‘We have to respond to women’s health needs more easily’

LONDON — Health authorities and patient advocates across the United Kingdom are pressing national health systems to overhaul how they respond to women’s medical concerns, arguing that decades of under-investment and persistent diagnostic delays have left millions of patients without timely or adequate care. The calls intensified this week following the publication of an independent review commissioned by the Department of Health and Social Care, which found that women wait an average of four years longer than men for diagnoses of conditions affecting both sexes equally.

The review, compiled over 18 months by a panel of clinicians, health economists, and patient representatives, examined more than 200,000 case files spanning ten conditions including autoimmune disorders, chronic pain syndromes, and cardiovascular disease. Researchers found that women presenting with heart attack symptoms were 40 percent more likely than male patients to be initially sent home without further investigation, and that referrals for specialist pain management took nearly twice as long on average for female patients.

“We have to respond to women’s health needs more easily,” said Dr. Constance Mallory, chair of the review panel and a professor of clinical epidemiology at Hartfield University. “The evidence is unambiguous. There is a structural bias embedded in our diagnostic protocols, our training curricula, and our resource allocation that we have to dismantle deliberately and quickly.” Dr. Mallory presented the findings at a parliamentary briefing on Tuesday and called for a dedicated women’s health fund to be established within the next budget cycle.

The review drew particular attention to conditions that disproportionately or exclusively affect women. Endometriosis, which affects an estimated one in ten women of reproductive age, carries an average diagnostic delay of eight years in the UK. Polycystic ovary syndrome, postnatal depression, and perimenopause-related illness were also flagged as areas where current pathways fall critically short. Patient groups testified that many women had been told their symptoms were psychological or stress-related before a physical cause was eventually identified.

Campaign groups welcomed the report but said they had heard similar promises before. “Every two or three years there is a review, and every review reaches the same conclusions,” said Harriet Osei-Bonsu, director of the advocacy group Women’s Health Matters. “What we need now is a binding implementation framework with ring-fenced funding and quarterly accountability reporting, not another set of recommendations that sits on a shelf.” Her organisation has been lobbying parliament for a statutory women’s health commissioner with powers to compel health trusts to meet minimum response time standards.
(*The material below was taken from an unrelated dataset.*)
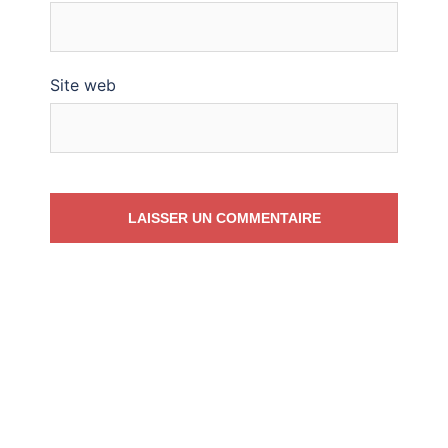
Site web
The government’s chief medical adviser acknowledged the review’s findings and said ministers were considering a formal response. A spokesperson for the Department of Health and Social Care said that an action plan would be published within 90 days, adding that several pilot schemes already underway in the north of England had shown measurable reductions in diagnostic wait times for women. Critics noted that those pilots covered fewer than 3 percent of the population and had not yet been evaluated for long-term outcomes.
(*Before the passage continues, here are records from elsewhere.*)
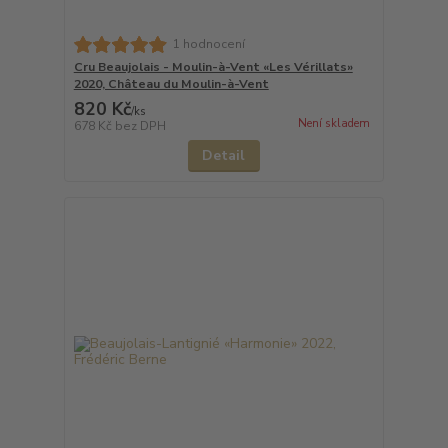
1 hodnocení
Cru Beaujolais - Moulin-à-Vent «Les Vérillats»
2020, Château du Moulin-à-Vent
820 Kč
/
ks
Není skladem
678 Kč
bez DPH
Detail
International comparisons in the report showed that the UK’s performance, while below the European average for women’s health indicators, was not uniquely poor. Several peer nations face similar challenges, though Nordic countries were cited as models for integrated women’s health pathways that reduce duplication and improve follow-through. Sweden’s system of dedicated women’s health centres, funded through national block grants to regional authorities, was highlighted as a potential template.

The review also addressed structural factors that amplify inequity. Researchers found that women from lower-income backgrounds, Black and minority ethnic communities, and rural areas faced compounding disadvantages, experiencing even longer waits and higher rates of symptom dismissal than the overall female average. Rural women, in particular, were found to have significantly fewer options for specialist referral, with distances to women’s health centres averaging more than 40 miles in some regions of England and Wales.

Medical education emerged as a key pressure point. The review noted that many undergraduate medical curricula still devote fewer contact hours to women’s health topics than to conditions statistically more common in men, and that postgraduate training in areas such as endometriosis and pelvic pain remains largely optional. Professional bodies including several royal colleges have signalled support for mandatory curriculum reform, but implementation timelines remain uncertain.

Observers say the political momentum behind the issue is higher than it has been in a generation, partly driven by a broader public conversation about gender disparities in medicine and partly by an unusually well-organised coalition of patient groups, royal colleges, and academic researchers. The next significant milestone will be the government’s formal response to the review, expected later this summer, which advocates say will test whether the political will behind the rhetoric is real.